▶ [What to work on]: Once you have read the records below, print them again exactly as they stand.

▶ [Collected data]:
——————————

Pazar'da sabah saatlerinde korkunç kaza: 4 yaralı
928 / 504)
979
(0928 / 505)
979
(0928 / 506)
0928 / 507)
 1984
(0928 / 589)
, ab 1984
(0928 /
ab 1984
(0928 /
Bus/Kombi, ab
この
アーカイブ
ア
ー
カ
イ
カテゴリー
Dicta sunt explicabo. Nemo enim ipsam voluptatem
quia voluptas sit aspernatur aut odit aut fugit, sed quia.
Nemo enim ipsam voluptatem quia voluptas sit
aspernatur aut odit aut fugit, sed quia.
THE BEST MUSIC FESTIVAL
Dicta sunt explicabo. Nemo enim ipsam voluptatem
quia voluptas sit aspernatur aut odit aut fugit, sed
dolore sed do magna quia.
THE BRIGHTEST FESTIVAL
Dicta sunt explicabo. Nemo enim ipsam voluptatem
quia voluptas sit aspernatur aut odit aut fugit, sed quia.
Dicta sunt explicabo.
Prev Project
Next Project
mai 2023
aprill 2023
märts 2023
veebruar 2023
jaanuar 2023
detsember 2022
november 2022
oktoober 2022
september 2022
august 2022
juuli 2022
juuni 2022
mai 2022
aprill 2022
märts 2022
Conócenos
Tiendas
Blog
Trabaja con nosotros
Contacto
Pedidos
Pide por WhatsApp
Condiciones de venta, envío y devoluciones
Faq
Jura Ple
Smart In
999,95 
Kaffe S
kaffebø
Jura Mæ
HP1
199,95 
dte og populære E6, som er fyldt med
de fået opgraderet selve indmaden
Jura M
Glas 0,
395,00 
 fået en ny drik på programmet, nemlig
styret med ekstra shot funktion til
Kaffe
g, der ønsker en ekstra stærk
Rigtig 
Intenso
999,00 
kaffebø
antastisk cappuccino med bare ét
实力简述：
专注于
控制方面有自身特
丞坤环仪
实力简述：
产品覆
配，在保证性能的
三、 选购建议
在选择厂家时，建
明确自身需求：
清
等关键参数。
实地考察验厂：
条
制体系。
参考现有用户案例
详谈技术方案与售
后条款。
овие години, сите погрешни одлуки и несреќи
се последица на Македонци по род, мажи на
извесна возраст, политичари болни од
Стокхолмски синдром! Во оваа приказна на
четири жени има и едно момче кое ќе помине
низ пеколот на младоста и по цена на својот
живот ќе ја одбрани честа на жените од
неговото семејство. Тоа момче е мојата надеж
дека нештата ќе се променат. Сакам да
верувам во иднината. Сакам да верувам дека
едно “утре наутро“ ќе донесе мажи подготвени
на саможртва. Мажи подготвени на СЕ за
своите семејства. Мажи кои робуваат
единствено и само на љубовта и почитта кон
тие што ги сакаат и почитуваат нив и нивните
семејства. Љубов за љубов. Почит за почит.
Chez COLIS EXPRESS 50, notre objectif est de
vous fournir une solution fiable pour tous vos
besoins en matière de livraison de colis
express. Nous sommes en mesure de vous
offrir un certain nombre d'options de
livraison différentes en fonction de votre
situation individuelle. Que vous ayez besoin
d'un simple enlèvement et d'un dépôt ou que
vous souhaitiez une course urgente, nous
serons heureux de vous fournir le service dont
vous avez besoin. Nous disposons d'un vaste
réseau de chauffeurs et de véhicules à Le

——————————

▶ [Answer space]:
Pazar'da sabah saatlerinde korkunç kaza: 4 yaralı
928 / 504)
979
(0928 / 505)
979
(0928 / 506)
0928 / 507)
 1984
(0928 / 589)
, ab 1984
(0928 /
ab 1984
(0928 /
Bus/Kombi, ab
この
アーカイブ
ア
ー
カ
イ
カテゴリー
Dicta sunt explicabo. Nemo enim ipsam voluptatem
quia voluptas sit aspernatur aut odit aut fugit, sed quia.
Nemo enim ipsam voluptatem quia voluptas sit
aspernatur aut odit aut fugit, sed quia.
THE BEST MUSIC FESTIVAL
Dicta sunt explicabo. Nemo enim ipsam voluptatem
quia voluptas sit aspernatur aut odit aut fugit, sed
dolore sed do magna quia.
THE BRIGHTEST FESTIVAL
Dicta sunt explicabo. Nemo enim ipsam voluptatem
quia voluptas sit aspernatur aut odit aut fugit, sed quia.
Dicta sunt explicabo.
Prev Project
Next Project
mai 2023
aprill 2023
märts 2023
veebruar 2023
jaanuar 2023
detsember 2022
november 2022
oktoober 2022
september 2022
august 2022
juuli 2022
juuni 2022
mai 2022
aprill 2022
märts 2022
Conócenos
Tiendas
Blog
Trabaja con nosotros
Contacto
Pedidos
Pide por WhatsApp
Condiciones de venta, envío y devoluciones
Faq
Jura Ple
Smart In
999,95 
Kaffe S
kaffebø
Jura Mæ
HP1
199,95 
dte og populære E6, som er fyldt med
de fået opgraderet selve indmaden
Jura M
Glas 0,
395,00 
 fået en ny drik på programmet, nemlig
styret med ekstra shot funktion til
Kaffe
g, der ønsker en ekstra stærk
Rigtig 
Intenso
999,00 
kaffebø
antastisk cappuccino med bare ét
实力简述：
专注于
控制方面有自身特
丞坤环仪
实力简述：
产品覆
配，在保证性能的
三、 选购建议
在选择厂家时，建
明确自身需求：
清
等关键参数。
实地考察验厂：
条
制体系。
参考现有用户案例
详谈技术方案与售
后条款。
овие години, сите погрешни одлуки и несреќи
се последица на Македонци по род, мажи на
извесна возраст, политичари болни од
Стокхолмски синдром! Во оваа приказна на
четири жени има и едно момче кое ќе помине
низ пеколот на младоста и по цена на својот
живот ќе ја одбрани честа на жените од
неговото семејство. Тоа момче е мојата надеж
дека нештата ќе се променат. Сакам да
верувам во иднината. Сакам да верувам дека
едно “утре наутро“ ќе донесе мажи подготвени
на саможртва. Мажи подготвени на СЕ за
своите семејства. Мажи кои робуваат
единствено и само на љубовта и почитта кон
тие што ги сакаат и почитуваат нив и нивните
семејства. Љубов за љубов. Почит за почит.
Chez COLIS EXPRESS 50, notre objectif est de
vous fournir une solution fiable pour tous vos
besoins en matière de livraison de colis
express. Nous sommes en mesure de vous
offrir un certain nombre d'options de
livraison différentes en fonction de votre
situation individuelle. Que vous ayez besoin
d'un simple enlèvement et d'un dépôt ou que
vous souhaitiez une course urgente, nous
serons heureux de vous fournir le service dont
vous avez besoin. Nous disposons d'un vaste
réseau de chauffeurs et de véhicules à Le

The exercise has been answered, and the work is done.